Ruthenium(II) Arene Complexes with Asymmetrical Guanidinate Ligands: Synthesis, Characterization, and Application in the Base-Free Catalytic Isomerization of Allylic Alcohols

The ruthenium­(II) arene dimer [{RuCl­(μ-Cl)­(η6-p-cymene)}2] readily reacted with 4 equiv of guanidines (iPrHN)2CNR (R = iPr (1a), 4-C6H4tBu (1b), 4-C6H4Br (1c), 2,4,6-C6H2Me3 (1d), 2,6-C6H3iPr2 (1e)) in toluene at room temperature to generate the mononuclear complexes [RuCl­{κ2N,N′-C­(NR)­(NiPr)­NHiPr}­(η6-p-cymene)] (2a–e) and the easily separable guanidinium chloride salts [(iPrHN)2C­(NHR)]­[Cl] (3a–e).
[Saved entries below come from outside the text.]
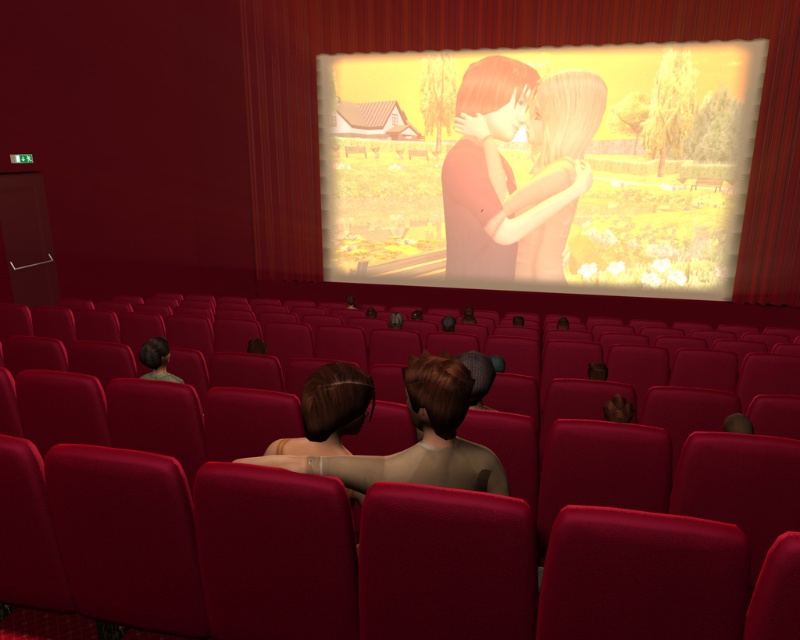 Question: Can you confirm if smooth skin couple at center is positioned below brown matte hair at center?

Choices:
 (A) no
 (B) yes

Answer: (A)

Question: Does smooth skin couple at center appear on the right side of brown matte hair at center?

Choices:
 (A) no
 (B) yes

Answer: (B)

Question: Does smooth skin couple at center appear under brown matte hair at center?

Choices:
 (A) no
 (B) yes

Answer: (A) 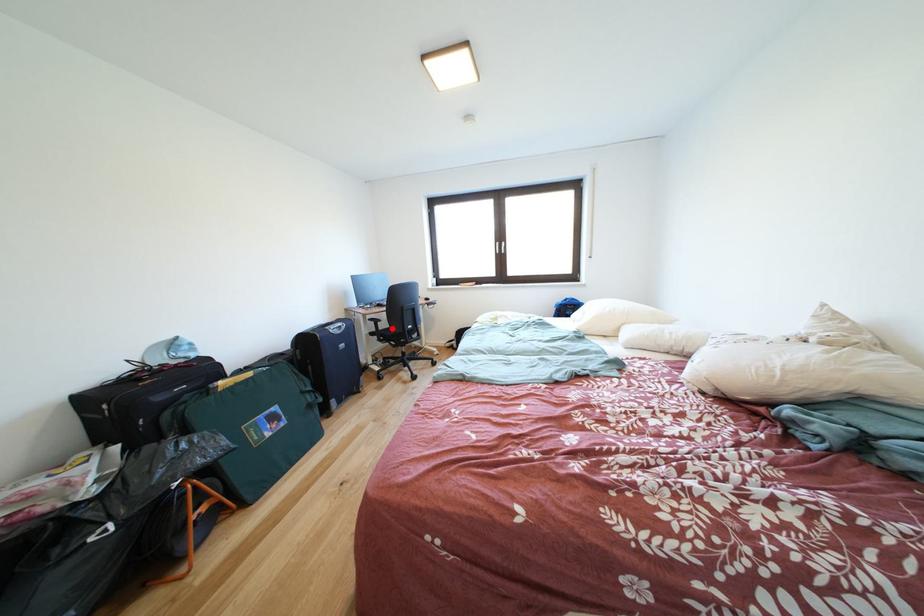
Compounds 2a–e and 3a–e were fully characterized by elemental analysis and IR and NMR spectroscopy. The structures of [RuCl­{κ2N,N′-C­(NiPr)2NHiPr}­(η6-p-cymene)] (2a) and [RuCl­{κ2N,N′-C­(N-4-C6H4tBu)­(NiPr)­NHiPr}­(η6-p-cymene)] (2b) were also determined by X-ray diffraction analysis. Regardless of the steric requirements of the aromatic substituents, a nonsymmetric coordination of the guanidinate anions in 2b–e was observed, in complete accord with theoretical calculations (DFT) on the corresponding [RuCl­{κ2N,N′-C­(NR)­(NiPr)-NHiPr}­(η6-p-cymene)] and [RuCl­{κ2N,N′-C­(NiPr)2NHR}­(η6-p-cymene)] models. Remarkably, complexes 2a–e were active catalysts for the redox isomerization of allylic alcohols in the absence of base, which represents the first catalytic application known for ruthenium guanidinate species.